- AIM OF THE EXERCISE -
The expected output is the full set of entries, printed exactly, without pictures.

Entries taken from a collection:
────────

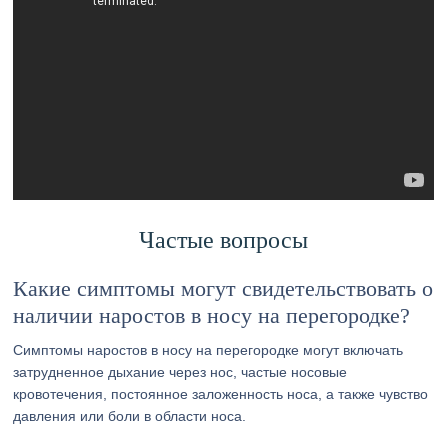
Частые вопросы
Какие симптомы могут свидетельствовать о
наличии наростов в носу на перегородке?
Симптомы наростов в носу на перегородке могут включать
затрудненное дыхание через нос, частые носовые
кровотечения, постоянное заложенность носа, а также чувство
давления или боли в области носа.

────────

- TASK RESPONSE -
Частые вопросы
Какие симптомы могут свидетельствовать о
наличии наростов в носу на перегородке?
Симптомы наростов в носу на перегородке могут включать
затрудненное дыхание через нос, частые носовые
кровотечения, постоянное заложенность носа, а также чувство
давления или боли в области носа.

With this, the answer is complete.